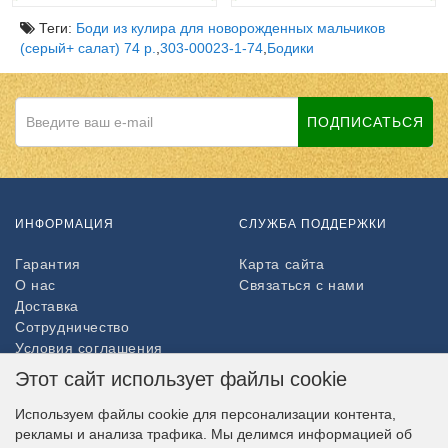
Теги:
Боди из кулира для новорожденных мальчиков
(серый+ салат) 74 р.
,
303-00023-1-74
,
Бодики
ПОДПИСАТЬСЯ
ИНФОРМАЦИЯ
СЛУЖБА ПОДДЕРЖКИ
Гарантия
Карта сайта
О нас
Связаться с нами
Доставка
Сотрудничество
Условия соглашения
Возврат товара
Этот сайт использует файлы cookie
ДОПОЛНИТЕЛЬНО
Используем файлы cookie для персонализации контента,
рекламы и анализа трафика. Мы делимся информацией об
Партнёры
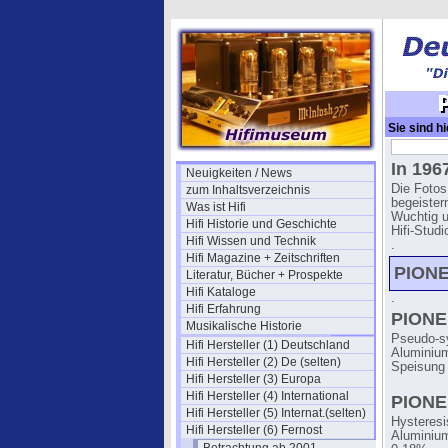
Sie sind hi
Pioneer Pl
In 196
Neuigkeiten / News
Die Fotos
zum Inhaltsverzeichnis
begeister
Was ist Hifi
Wuchtig u
Hifi Historie und Geschichte
Hifi-Stud
Hifi Wissen und Technik
.
Hifi Magazine + Zeitschriften
PIONE
Literatur, Bücher + Prospekte
Hifi Kataloge
.
Hifi Erfahrung
PIONE
Musikalische Historie
Pseudo-sy
Hifi Hersteller (1) Deutschland
Aluminium
Hifi Hersteller (2) De (selten)
Speisung 
Hifi Hersteller (3) Europa
Hifi Hersteller (4) International
PIONE
Hifi Hersteller (5) Internat.(selten)
Hysteresi
Hifi Hersteller (6) Fernost
Aluminium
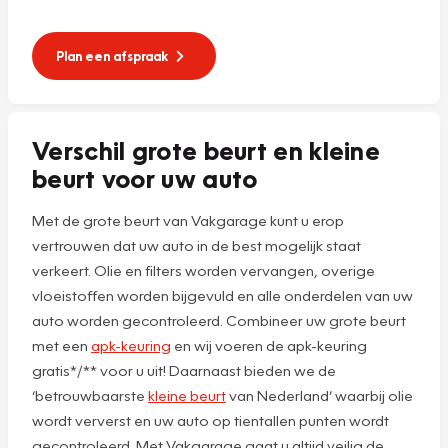
Plan een afspraak
Verschil grote beurt en kleine
beurt voor uw auto
Met de grote beurt van Vakgarage kunt u erop
vertrouwen dat uw auto in de best mogelijk staat
verkeert. Olie en filters worden vervangen, overige
vloeistoffen worden bijgevuld en alle onderdelen van uw
auto worden gecontroleerd. Combineer uw grote beurt
met een
apk-keuring
en wij voeren de apk-keuring
gratis*/** voor u uit! Daarnaast bieden we de
‘betrouwbaarste
kleine beurt
van Nederland’ waarbij olie
wordt ververst en uw auto op tientallen punten wordt
gecontroleerd. Met Vakgarage gaat u altijd veilig de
○ ○ ○ ○
### Work required:
When the word "Historie" appears in a line of the listing, copy that line.

### Solution below:
Hifi Historie und Geschichte
Musikalische Historie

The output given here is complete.